Wednesday, July 17, 2013

And Maybe This Will Be The Year...


In just a few short days I will be at Aylen Lake in Canada. Last summer my sister Cate took these photos of the lake which are stunning. This is not how I remember the lake growing up, considering I spent every summer of my life going up there. I remember leaving my friends behind, long car trips with the rest of my family and their bladders of steel, outhouses, no electricity, bonfires with neighbors I didn't like, boyfriends and then ex-boyfriends, dock spiders the size of salad plates and being around extended family for long periods of time.

Just trying to be real here.
Aylen was not my favorite place to be, though it was obviously the rest of my family's favorite, considering my sister named her daughter Gabriela Aylen. 



Gypsy Slow Down


I don't like being outside for long periods of time. I like being inside. Getting dressed down to me is a sundress and sandals. I love museums and cities. I can do my hair and make-up in five minutes flat but a fun evening to me is spending hours getting ready, sipping a cocktail, listening to Frank Sinatra serenade me while I put on that extra coat of mascara. Sitting outside on the front porch with sangria in my hand and a cool breeze is my kind of outdoorsy. I admire people like my sister Nan who wears chocos and always has sun kissed skin and wants to be a park ranger. Who loves the movie Into the Wild and chooses to camp outside in her back yard, five feet from a nice, cool house with air condition and a bed.

Of course, I married a man like my sister. 
Witt loves to be outside. His college years were spent hiking, caving and working on a long beard which I love. He and Nan are already planning a camping trip while at the lake to which I found out I am not invited (no worries here). So that's one reason we are going back to the lake, because I know he wants to. He caught the Aylen bug, the thing that seems to get under everyone's skin but mine.


Gypsy Slow Down


And yet as I look at these photos that Cate took, I wonder if maybe I'm not missing the bug entirely. I wonder if maybe, deep down, it's there in me and this will be the year that I fall in love. After all, wasn't I so content playing in the woods behind the cottage with my barbies and walking down the path to the chapel when I was younger and swimming and canoeing and playing cards by kerosene lamp? Have I let some experiences, some of the dissatisfaction of being a teenager during the summer and a young adult with dreams and goals and losses taint my memory?

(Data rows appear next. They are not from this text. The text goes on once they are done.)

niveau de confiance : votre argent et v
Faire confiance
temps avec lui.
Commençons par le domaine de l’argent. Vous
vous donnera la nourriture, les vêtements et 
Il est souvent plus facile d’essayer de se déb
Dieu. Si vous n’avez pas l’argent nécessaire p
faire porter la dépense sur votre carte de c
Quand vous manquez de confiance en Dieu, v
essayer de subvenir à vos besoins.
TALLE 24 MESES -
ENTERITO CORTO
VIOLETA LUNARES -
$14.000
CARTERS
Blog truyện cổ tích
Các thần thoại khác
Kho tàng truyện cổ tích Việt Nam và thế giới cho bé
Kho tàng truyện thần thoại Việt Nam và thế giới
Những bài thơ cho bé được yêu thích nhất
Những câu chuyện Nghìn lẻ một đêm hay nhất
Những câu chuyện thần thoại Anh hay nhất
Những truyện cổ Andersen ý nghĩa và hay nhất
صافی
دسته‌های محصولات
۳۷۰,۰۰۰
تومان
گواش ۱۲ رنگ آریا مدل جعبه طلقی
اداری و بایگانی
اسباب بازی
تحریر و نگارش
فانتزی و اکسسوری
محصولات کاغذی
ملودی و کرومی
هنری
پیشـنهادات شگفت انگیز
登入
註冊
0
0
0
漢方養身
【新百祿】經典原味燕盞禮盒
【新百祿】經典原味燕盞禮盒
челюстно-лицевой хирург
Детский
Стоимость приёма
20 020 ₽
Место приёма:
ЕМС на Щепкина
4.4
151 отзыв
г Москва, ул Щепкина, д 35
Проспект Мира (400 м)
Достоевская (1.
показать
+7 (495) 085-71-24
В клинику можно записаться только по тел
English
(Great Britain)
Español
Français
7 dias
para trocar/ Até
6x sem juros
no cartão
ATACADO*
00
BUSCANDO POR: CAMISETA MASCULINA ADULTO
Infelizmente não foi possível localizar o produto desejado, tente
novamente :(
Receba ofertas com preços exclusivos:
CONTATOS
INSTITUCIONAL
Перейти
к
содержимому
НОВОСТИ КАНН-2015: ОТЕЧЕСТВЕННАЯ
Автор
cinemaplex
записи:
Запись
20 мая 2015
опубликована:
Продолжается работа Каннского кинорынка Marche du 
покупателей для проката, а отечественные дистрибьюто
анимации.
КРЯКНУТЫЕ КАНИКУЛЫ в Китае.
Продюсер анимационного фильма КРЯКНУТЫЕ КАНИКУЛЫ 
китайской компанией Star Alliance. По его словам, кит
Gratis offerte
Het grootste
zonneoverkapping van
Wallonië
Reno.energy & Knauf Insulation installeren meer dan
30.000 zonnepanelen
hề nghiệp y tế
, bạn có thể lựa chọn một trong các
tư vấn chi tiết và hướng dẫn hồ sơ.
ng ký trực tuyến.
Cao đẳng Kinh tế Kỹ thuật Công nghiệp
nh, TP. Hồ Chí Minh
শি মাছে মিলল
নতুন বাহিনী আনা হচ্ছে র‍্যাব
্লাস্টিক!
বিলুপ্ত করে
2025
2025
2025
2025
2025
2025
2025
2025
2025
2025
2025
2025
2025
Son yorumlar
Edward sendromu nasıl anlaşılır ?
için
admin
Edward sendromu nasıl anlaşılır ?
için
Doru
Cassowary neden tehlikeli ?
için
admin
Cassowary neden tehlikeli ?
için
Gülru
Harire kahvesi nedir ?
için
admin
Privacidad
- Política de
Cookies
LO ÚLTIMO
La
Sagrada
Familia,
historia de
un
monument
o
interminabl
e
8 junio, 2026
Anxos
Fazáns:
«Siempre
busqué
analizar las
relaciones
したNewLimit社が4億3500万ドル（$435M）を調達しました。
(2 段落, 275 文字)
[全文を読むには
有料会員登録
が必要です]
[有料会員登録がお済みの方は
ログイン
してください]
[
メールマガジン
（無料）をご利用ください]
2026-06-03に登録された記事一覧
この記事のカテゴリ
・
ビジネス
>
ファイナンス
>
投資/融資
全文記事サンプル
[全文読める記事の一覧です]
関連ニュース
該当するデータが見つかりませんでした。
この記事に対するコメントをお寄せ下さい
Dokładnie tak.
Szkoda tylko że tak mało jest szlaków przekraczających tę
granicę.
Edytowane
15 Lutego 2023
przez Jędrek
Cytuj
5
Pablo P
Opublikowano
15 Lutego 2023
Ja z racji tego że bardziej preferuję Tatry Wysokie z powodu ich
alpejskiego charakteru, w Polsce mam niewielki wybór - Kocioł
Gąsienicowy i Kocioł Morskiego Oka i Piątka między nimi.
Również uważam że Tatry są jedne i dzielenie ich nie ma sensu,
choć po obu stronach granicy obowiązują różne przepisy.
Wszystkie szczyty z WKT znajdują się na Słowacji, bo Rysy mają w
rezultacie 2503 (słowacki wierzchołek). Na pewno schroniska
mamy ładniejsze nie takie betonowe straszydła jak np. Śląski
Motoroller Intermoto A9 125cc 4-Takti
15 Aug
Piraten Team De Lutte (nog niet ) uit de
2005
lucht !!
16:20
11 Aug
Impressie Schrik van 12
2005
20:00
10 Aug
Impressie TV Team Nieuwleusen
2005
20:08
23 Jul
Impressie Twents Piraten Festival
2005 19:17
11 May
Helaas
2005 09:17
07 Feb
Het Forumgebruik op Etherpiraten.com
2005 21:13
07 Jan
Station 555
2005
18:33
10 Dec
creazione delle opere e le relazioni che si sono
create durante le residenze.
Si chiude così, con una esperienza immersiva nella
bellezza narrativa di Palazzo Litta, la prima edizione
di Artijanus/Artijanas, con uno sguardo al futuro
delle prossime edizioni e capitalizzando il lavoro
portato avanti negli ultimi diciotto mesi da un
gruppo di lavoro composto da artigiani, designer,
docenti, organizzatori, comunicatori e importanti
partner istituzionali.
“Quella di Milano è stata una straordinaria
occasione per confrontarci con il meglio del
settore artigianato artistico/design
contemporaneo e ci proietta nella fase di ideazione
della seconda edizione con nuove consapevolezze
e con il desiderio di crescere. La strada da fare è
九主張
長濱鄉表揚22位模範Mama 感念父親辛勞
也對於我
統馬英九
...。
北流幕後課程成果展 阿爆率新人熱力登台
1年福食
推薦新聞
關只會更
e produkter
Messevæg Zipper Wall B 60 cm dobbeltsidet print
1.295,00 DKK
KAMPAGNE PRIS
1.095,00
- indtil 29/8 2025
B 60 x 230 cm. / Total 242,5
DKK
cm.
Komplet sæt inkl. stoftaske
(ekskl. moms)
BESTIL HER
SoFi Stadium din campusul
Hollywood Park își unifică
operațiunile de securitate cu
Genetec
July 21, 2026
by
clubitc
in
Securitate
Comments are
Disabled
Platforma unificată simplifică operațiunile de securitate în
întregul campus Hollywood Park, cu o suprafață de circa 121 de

Maybe this year as I sit on the end of the dock, ignoring the thought of possible tarantulas under the boards below me, I will feel the Aylen lake itch. And I don't mean those tiny bugs that leave a rash after a swim. Maybe I'll see the water through the eyes of the ones who love it; the man who explored it many years ago and was so captivated by it's wonder that he settled there and opened it up to be loved by many. Like my great-grandfather who came up in the 50's and inspired my grandfather to bring his bride up on their honeymoon to a cabin with a wood-burning stove and no indoor plumbing. They've come up every year since.


Gypsy Slow Down

Maybe I'll feel the warm air not sticky with the humidity of my hometown but clear and pure and maybe it will blow through my hair the way it blew through the hair of my mom when she was 25 and watching her children play in the water with my dad by her side. 

Maybe this year I'll walk to the chapel and I'll see the familiar cottages that we pass and as I recognize how they've changed and the people in them have changed, I'll recognize that I've changed too. I'm not the little girl playing barbies in the bright green moss but I'm also not the angsty fifteen year old who doesn't want to go to a bonfire because no one wanted her to be there, no one was expecting her to come walking down the trail. I'm something else entirely, a woman who has lived and experienced her life fully, who has seen disappointment and risen with joy, who has known independence and the security of love, and I'm full of gratitude. 

I'm grateful for what I learned at Aylen and for what I learned exploring all the other parts of the world I've had the privilege to be in, during all those months that make up the rest of my life. I'll take it all up there with me and maybe just maybe as I'm being pulled up on those water skis for the hundredth time I'll get bitten by the Aylen Lake bug, and discover its been there all along.